At least 12 people have been killed in overnight Russian missile attacks in the Ukrainian city of Zaporizhzhia, according to Ukrainian officials, in the latest attack that President Volodymyr Zelenskyy called “absolute evil”.
Zelenskyy and regional official Oleksandr Starukh provided a death toll of 12, with the latter saying that more victims may be under the rubble as a search and rescue operation was launched.
“Zaporizhzhia again. Merciless strikes on peaceful people again. On residential buildings, just in the middle of the night,” Zelenskyy said on Telegram of Sunday’s attack, adding that 49 people including six children were in hospital.
“Absolute meanness. Absolute evil. Savages and terrorists. From the one who gave this order to everyone who fulfilled this order. They will bear responsibility. For sure. Before the law and before people.”
Earlier, Anatoliy Kurtev, secretary of Zaporizhzhia city council, said 17 were killed in missiles attacks. “After night missile attack on Zaporizhzhia, at least 20 houses and about 50 multi-storey buildings were damaged,’ he wrote on Telegram on Sunday.
Al Jazeera could not independently verify the casualty figures.
The attack came after an explosion on Saturday caused the partial collapse of a bridge linking the Crimean Peninsula with Russia, damaging an important supply artery for the Kremlin’s faltering war effort in southern Ukraine and hitting a symbol of Russian power in the region.
Ukrainian officials said the overnight shelling targeted houses and apartment buildings in the southern city, which has been at the receiving end of Russian attacks in recent weeks.
At least 14 people died in a Russian missile attack on apartment buildings in Zaporizhzhia on Thursday, while 30 people were killed last week when a convoy of civilian cars was shelled in an attack blamed on Russia.
‘Pounded repeatedly’
Al Jazeera’s Rory Challands, reporting from Kyiv, said the city has been “pounded repeatedly” over recent days by Russian air raids and missile attacks.
“It’s indiscriminate at best, at worst, it seems intentional,” he added. “The authorities in Zaporizhzhia say that the Russian aeroplanes launched at least 12 missiles at the city.”
Zaporizhzhia, home to Europe’s largest nuclear plant, lies close to the front line where Kyiv’s forces have been carrying out a large-scale counteroffensive against Russian troops.
The Ukrainian-controlled industrial city is located in the eponymous Zaporizhia region, also home to the Russian-occupied nuclear plant that has been the site of heavy shelling.

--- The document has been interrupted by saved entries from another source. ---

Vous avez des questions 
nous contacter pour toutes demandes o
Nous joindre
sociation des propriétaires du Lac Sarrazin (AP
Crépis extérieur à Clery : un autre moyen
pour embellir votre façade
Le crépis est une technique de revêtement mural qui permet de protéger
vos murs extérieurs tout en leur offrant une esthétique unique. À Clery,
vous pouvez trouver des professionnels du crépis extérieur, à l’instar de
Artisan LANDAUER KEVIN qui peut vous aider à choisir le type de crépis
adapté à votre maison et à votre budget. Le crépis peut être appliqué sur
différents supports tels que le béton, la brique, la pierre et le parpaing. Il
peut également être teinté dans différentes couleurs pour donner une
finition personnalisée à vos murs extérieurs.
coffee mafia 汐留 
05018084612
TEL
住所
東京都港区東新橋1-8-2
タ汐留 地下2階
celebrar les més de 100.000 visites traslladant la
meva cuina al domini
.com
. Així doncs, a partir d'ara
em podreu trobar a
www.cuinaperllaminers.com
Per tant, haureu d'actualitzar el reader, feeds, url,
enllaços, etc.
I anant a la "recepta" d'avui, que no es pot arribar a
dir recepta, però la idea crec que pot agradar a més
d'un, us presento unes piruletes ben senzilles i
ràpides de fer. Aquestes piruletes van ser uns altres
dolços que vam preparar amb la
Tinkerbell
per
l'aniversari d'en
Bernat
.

Both sides have blamed each other for the shelling around the plant amid fears of a radiation accident.
The International Atomic Energy Agency, the UN’s nuclear watchdog, said on Saturday that the Zaporizhzhia plant has since lost its last remaining external power source as a result of renewed shelling and is now relying on emergency diesel generators.
Russia is under increasing pressure on the battlefield in Ukraine, where Ukrainian forces continue to push forward in a counteroffensive that began in the Kharkiv region at the beginning of last month.
Zelenskyy also said Ukrainian forces advanced or held the line in the east and south, but acknowledged “very, very difficult, very tough fighting” around the city of Bakhmut in the eastern Donetsk region, where Russian forces have claimed recent gains.
While Russia seized areas north of Crimea early in its invasion of Ukraine and built a land corridor to it along the Sea of Azov, Ukraine is pressing a counteroffensive to reclaim that territory. That Russian-held territory along the sea includes the Zaporizhia region.
On Saturday, Moscow announced a new commander for the war, air force chief Sergey Surovikin, after last month announcing the annexation of four occupied areas, in breach of international law, and the mobilisation of some 300,000 reservists.